We end up with the result, that, given the axioms, we can write $$\left\{ A(q, p), B(q, p) \right\} = \frac{\partial A}{\partial q} \frac{\partial B}{\partial p} -\, \frac{\partial A}{\partial p} \frac{\partial B}{\partial q}$$

### The time postulate implies Hamilton's Equations

Suppose that a Hamiltonian, $H$ is known for a given system.

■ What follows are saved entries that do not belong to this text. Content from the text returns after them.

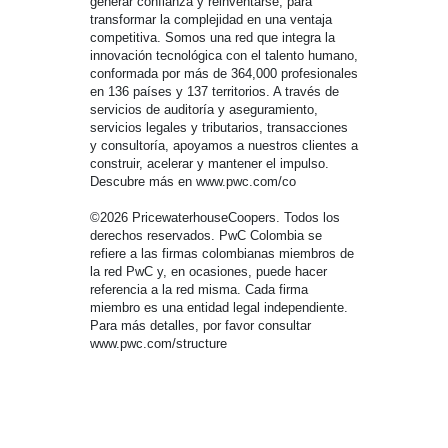
generar confianza y reinventarse, para
transformar la complejidad en una ventaja
competitiva. Somos una red que integra la
innovación tecnológica con el talento humano,
conformada por más de 364,000 profesionales
en 136 países y 137 territorios. A través de
servicios de auditoría y aseguramiento,
servicios legales y tributarios, transacciones
y consultoría, apoyamos a nuestros clientes a
construir, acelerar y mantener el impulso.
Descubre más en www.pwc.com/co
©2026 PricewaterhouseCoopers. Todos los
derechos reservados. PwC Colombia se
refiere a las firmas colombianas miembros de
la red PwC y, en ocasiones, puede hacer
referencia a la red misma. Cada firma
miembro es una entidad legal independiente.
Para más detalles, por favor consultar
www.pwc.com/structure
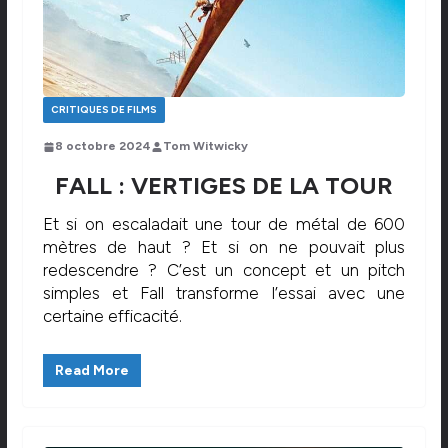
CRITIQUES DE FILMS
8 octobre 2024
Tom Witwicky
FALL : VERTIGES DE LA TOUR
Et si on escaladait une tour de métal de 600
mètres de haut ? Et si on ne pouvait plus
redescendre ? C’est un concept et un pitch
simples et Fall transforme l’essai avec une
certaine efficacité.
Read More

The time postulate says that, for any function $A = A(q, p)$, we have $$\dot{A} = \left\{ A, H \right\} = \frac{\partial A}{\partial q} \frac{\partial H}{\partial p} -\, \frac{\partial A}{\partial p} \frac{\partial H}{\partial q}$$

But the time derivative can also be written as $$\dot{A} = \frac{\partial A}{\partial q} \dot{q} + \frac{\partial A}{\partial p} \dot{p}$$

Equating the two expressions, and using different choices for $A$, which we can do since the time postulate applies to arbitrary functions, we get \begin{align*}\frac{\partial H}{\partial q} &= -\dot{p}\\\frac{\partial H}{\partial p} &= \dot{q}\end{align*} which are Hamilton's equations.